Save the NHS!

What makes me laugh is that to increase funding to the NHS then taxes on the highest earners would have to be increased, ironically this would hit almost all doctors.

Considering the uproar by doctors over the reduction in the lifetime pension allowance (they achieve a £1,000,000 pension pot at age 55 on average) and the recent attempt to bring the wage bill under control with the new contract, I wonder if increasing NHS funding through further taxation would inadvertently kill it?
 
Last edited:
I’m what the internet/OCUK defines as a “loony leftie”, but given the significant issues involving an ageing population, longer lifespans and chronic illnesses, which are ever so expensive to treat, mean that the current module is just not viable

Everyone who has the misfortune of contracting a life-threatening illness of course wants the best latest treatment. This is simply unworkable as we all overestimate how much we have contributed and underestimate how much medication actually costs.

As with pensions and elderly care politicians (from all parties) are simply too scared to tell the public the realities and instead stick their head in the ground.

We will need to eventually have to move to some form of compulsory health insurance system with free emergency care.
 
I don't think compulsory health insurance will cover it as there will always be those who 'can't' pay e.g. benefits recipients and so the burden will fall on an ever decreasing number of high earners to pay for the majority who are not net contributors to the public purse.

Corbyn see's the issue as being resolved via a maximum salary https://www.theguardian.com/politics/2017/jan/10/jeremy-corbyn-calls-for-maximum-wage-law as he argues that this would enable an increase Government spending on healthcare and public services. But my thoughts are:

1) If the cap is £75,000, why would any company pay more than this as there would be no benefit to them or the employee? How would the amount of income tax received by HMRC be increased?

2) If the cap is £75,000, this would mean a massive pay cut for hospital consultants, senior police officers and head teachers. Would they still want the hard work and responsibility for half the pay?

I don't think there is any answer other than people's expectations of what services they can expect to receive from the state needs to be drastically reduced.
 
Everyone who has the misfortune of contracting a life-threatening illness of course wants the best latest treatment. This is simply unworkable as we all overestimate how much we have contributed and underestimate how much medication actually costs.

An albeit small part of the problem is that people want the best treatment for non life-threatening illnesses as well.
 
An albeit small part of the problem is that people want the best treatment for non life-threatening illnesses as well.
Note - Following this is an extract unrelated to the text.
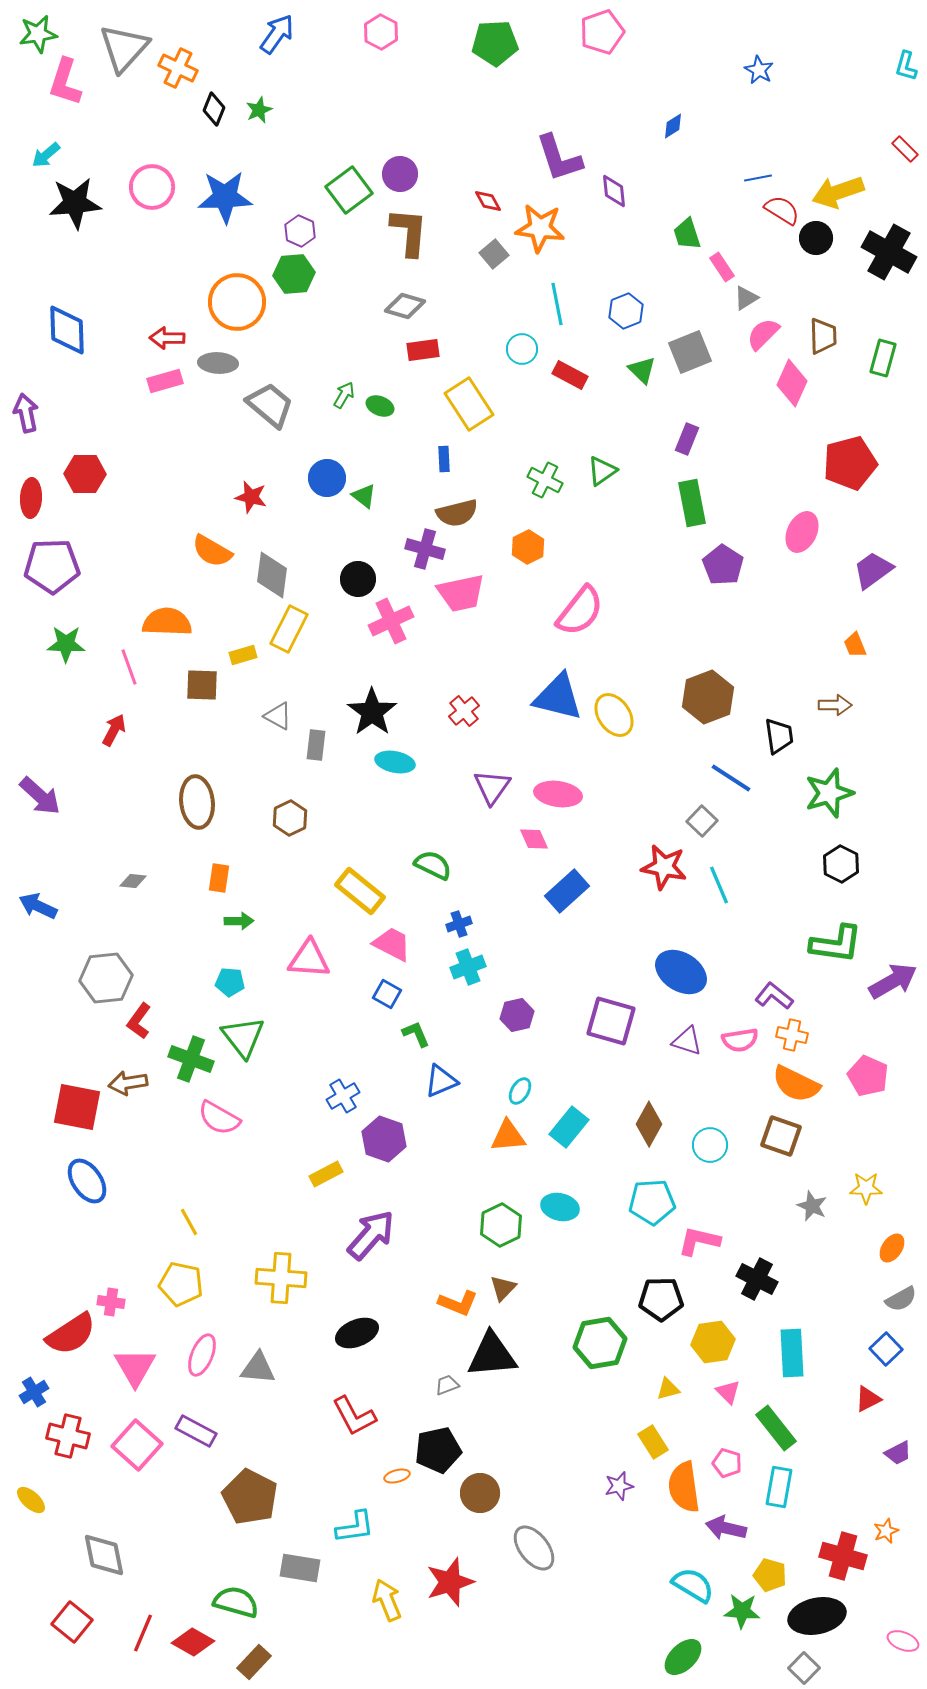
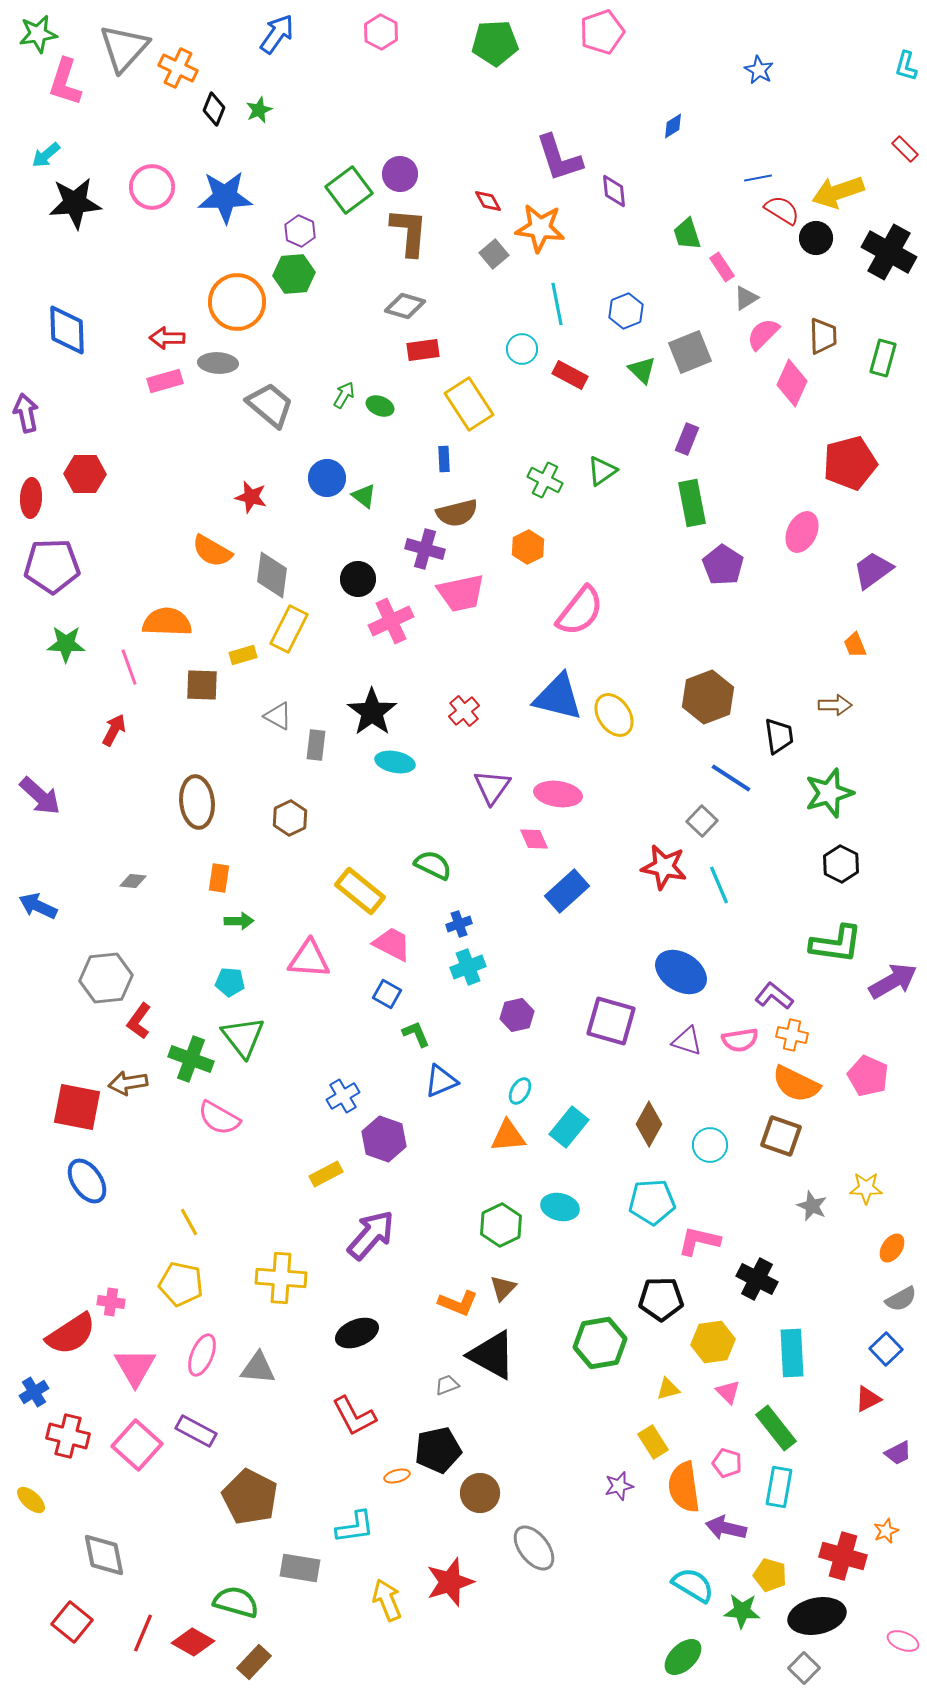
black triangle at (492, 1355): rotated 34 degrees clockwise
It depends how you define "the best". The problem with the way the NHS treats some conditions is they don't take into account how a treatment could improve the standard of living of a patient and reduce stress on staffing levels and resources of multiple NHS departments.

If they actually put a price on a referral from a GP/nurse to a specialist, that is an extra appointment needed. If the specialist cannot then prescribe a product because their CCG has put a limit on the hospital, they have to go back to the GP with a letter of recommendation for a product for the GP to prescribe. The GP doesn't want to prescribe the product because they personally do not know what the treatment does even though there is a letter asking for it... so they don't.

Wasted appointments are still NHS resources. If a typical treatment for a condition needs 6 GP appointments, 4 specialist appointments and a product cost of £200. Introduce a new product that costs £300 but the appointments drop to 3 GP and 2 specialist, most CCG's see that as a treatment cost increase of £100 even though you've reduced the need for appointments, so refuse to prescribe it.

Is the best treatment the one that is cheaper to prescribe, or the one that can reduce required appointments, increase the patient's standard of living but has a higher prescription cost? If you put the cost of each appointment at a £50 cost to the NHS, the "better" product is cheaper, but a CCG doesn't see it like that so they still recommend the cheaper to prescribe product.
 
The health service is to recruit hundreds of GPs from countries such as Poland, Lithuania, Greece with promises of £90,000 salaries and “generous relocation packages” in a bid to tackle a spiralling NHS crisis.

The new scheme run by NHS England will see doctors from across the EU undergoing 12 weeks training in Poland before they start work in Britain

You cannot make this up :o
 
The health service is to recruit hundreds of GPs from countries such as Poland, Lithuania, Greece with promises of £90,000 salaries and “generous relocation packages” in a bid to tackle a spiralling NHS crisis.

The new scheme run by NHS England will see doctors from across the EU undergoing 12 weeks training in Poland before they start work in Britain


You cannot make this up :o

If true then it's disgusting.
My doctor who runs my local surgery of 8 doctors is only on £65,000.
 
You cannot make this up :o

It ties in with something I was saying recently. We have a shortage yet there is no funding for UK citizens to retrain as gps and we apparently have to have international students to fund medicine courses.
However they can then chuck money at stupid policies like that.